連載第1回は、マイナンバー対応のためにやるべきこと、連載第2回は、マイナンバーを取得する際の注意点を述べた。今回は、マイナンバーを利用する際の注意点を見ていく。

 マイナンバーを利用する際のポイントは、4点ある。1点目はマイナンバーをどう移動するか、2点目はマイナンバーをどこでどう利用するか、3点目はマイナンバーの不正利用をどう防止するか、4点目はマイナンバーは何とひも付けてよいかである。

 <社員の難波舞さんのマイナンバーを、難波舞さんが所属する営業課が取得した後、マイナンバー担当課である総務課に回し、総務課で源泉徴収票の作成、雇用保険手続き等を行う場合>を例にして、考えていく。

1.マイナンバーをどう移動するか

 まず、営業課で取得したマイナンバーをどのように総務課に移動するか。マイナンバーを従業員から会社に提出してもらう際は、マイナンバーの「収集/提供」に該当するが、同一法人内であれば、別の部署間や従業員間でやり取りする場合は「収集/提供」には当たらず、「利用」の範囲に含まれる。複数の従業員を介したり、部署をまたいだりする移動では、マイナンバーが紛失したりのぞき見られたりするなどのリスクもあるので、安全な移動方法を検討しよう。

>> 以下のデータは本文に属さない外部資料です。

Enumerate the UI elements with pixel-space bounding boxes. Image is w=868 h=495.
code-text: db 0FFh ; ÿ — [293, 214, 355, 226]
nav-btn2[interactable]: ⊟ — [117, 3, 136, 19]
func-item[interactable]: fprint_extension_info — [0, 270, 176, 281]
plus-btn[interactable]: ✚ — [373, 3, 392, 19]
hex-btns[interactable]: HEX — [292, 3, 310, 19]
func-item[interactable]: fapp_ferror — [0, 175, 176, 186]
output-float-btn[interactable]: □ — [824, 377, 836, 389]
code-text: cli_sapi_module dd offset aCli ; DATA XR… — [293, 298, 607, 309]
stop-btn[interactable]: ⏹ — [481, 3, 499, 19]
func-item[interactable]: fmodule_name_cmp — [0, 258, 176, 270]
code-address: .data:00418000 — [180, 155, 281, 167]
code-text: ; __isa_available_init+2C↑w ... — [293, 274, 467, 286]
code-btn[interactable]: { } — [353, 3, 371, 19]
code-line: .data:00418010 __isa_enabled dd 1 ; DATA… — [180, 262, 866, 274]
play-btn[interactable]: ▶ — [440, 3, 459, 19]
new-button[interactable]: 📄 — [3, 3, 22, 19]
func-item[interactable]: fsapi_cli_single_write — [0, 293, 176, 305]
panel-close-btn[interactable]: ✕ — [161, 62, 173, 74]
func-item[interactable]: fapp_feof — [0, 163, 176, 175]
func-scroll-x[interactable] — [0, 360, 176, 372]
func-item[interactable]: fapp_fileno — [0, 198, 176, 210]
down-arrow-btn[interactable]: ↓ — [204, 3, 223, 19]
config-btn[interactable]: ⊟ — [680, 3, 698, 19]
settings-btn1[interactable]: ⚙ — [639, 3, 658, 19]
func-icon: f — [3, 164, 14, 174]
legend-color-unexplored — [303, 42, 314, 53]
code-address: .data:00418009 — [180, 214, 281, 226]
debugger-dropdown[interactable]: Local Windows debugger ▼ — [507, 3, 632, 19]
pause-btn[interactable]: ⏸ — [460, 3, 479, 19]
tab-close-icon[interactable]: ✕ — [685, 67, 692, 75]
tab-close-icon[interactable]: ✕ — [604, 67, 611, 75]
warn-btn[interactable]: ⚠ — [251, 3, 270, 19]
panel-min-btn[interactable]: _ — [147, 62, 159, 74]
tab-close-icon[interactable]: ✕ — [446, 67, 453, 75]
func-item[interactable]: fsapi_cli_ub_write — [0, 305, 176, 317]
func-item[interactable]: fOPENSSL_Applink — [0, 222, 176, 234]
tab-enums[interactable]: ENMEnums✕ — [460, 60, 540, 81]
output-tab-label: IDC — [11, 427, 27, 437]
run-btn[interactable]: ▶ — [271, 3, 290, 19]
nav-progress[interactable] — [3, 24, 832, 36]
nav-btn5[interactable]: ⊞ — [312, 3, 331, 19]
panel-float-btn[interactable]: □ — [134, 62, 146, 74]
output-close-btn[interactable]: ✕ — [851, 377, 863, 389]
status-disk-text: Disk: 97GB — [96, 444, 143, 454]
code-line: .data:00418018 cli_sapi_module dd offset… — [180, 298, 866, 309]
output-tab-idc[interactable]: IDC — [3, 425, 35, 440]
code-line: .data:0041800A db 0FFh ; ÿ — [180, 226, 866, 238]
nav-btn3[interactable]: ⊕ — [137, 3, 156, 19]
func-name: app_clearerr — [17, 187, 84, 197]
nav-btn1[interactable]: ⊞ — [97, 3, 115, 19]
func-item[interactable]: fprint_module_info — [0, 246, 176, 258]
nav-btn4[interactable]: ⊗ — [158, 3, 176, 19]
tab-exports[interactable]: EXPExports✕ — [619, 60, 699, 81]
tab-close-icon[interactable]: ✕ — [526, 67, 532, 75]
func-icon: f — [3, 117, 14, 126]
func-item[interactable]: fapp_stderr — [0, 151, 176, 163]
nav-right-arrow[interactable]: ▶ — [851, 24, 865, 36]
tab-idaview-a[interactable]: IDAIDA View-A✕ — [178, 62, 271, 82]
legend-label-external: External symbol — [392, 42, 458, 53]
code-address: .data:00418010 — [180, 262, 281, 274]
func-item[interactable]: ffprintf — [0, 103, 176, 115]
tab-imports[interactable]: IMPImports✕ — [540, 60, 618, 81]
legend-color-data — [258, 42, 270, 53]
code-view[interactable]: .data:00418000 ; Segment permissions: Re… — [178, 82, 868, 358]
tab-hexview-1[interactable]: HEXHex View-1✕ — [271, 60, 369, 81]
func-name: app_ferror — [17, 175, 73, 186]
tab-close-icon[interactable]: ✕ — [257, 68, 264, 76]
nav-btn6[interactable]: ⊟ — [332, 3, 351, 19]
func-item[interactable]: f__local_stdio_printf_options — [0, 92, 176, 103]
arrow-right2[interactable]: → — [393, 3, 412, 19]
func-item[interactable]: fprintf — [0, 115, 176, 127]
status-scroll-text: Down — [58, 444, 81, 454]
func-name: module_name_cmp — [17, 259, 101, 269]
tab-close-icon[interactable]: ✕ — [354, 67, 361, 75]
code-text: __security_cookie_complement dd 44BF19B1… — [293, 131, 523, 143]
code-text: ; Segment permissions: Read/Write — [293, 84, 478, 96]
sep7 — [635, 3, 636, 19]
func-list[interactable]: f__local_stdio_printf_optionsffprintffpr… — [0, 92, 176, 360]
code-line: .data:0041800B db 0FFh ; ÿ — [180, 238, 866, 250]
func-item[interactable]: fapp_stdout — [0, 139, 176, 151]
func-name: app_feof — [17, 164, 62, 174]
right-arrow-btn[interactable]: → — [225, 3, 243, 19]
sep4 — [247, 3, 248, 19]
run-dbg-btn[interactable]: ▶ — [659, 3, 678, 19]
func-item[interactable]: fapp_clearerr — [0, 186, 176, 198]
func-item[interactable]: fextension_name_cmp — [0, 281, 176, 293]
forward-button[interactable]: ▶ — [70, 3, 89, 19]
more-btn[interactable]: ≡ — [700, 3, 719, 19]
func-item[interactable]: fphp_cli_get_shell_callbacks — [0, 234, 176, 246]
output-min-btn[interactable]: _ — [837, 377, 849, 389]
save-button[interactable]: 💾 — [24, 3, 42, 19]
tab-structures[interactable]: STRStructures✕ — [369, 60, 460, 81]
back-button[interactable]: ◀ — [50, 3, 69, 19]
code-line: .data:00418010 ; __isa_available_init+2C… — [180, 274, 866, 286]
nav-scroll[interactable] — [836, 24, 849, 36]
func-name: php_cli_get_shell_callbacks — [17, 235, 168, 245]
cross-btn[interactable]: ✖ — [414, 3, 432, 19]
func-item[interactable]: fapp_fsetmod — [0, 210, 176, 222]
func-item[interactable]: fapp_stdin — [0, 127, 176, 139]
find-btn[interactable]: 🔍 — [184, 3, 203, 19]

 とはいっても、移動状況・取得者・取得方法によっても、問題の軽重は異なってくる。営業課と総務課が同一事務所内であれば、あまり問題はないだろう。紛失や盗み見などを防止するために封筒などに入れ、総務課へ徒歩で持参するか、社内便などで送付する。

 これに対し、仮に<保険会社から委託を受けた営業員が顧客を1軒ずつ訪問してマイナンバーを取得した後、保険会社の本店総務課に集約する>といった場合は、さらに慎重な対応が必要となろう。例えば、マイナンバーを受け取ったらすぐに封筒に封緘(ふうかん)したり目隠しシールを貼ったりする、マイナンバーが記載された書類を紛失等しないよう確実に管理する、簡易書留や特定記録郵便、宅配便などで本店総務課へ送付するなどの措置が必要となるだろう。

 もっとも、マイナンバーだからといって、特別な手法が求められるわけではない。ハガキにマイナンバーを記入させて目隠しシールを貼ることなく郵送するような方法は、安全管理措置上、不適切であるが、会社が以前から扱っている年末調整の書類や健康保険証、顧客の申込書・契約書なども、通常であれば紛失などを防止するための配慮をしているはずである。これらの取り扱い方を参考にマイナンバーの移動方法を決定していこう。

 もちろん、これまで以上に慎重な対応を行ってもよい。例えば、同一事務所内での移動についても、目隠しシールの貼付、封緘、書留利用などの措置を行う方法もある。マイナンバーが紛失したりのぞき見られたりしないよう、自社の実情に即した移動方法を考えよう。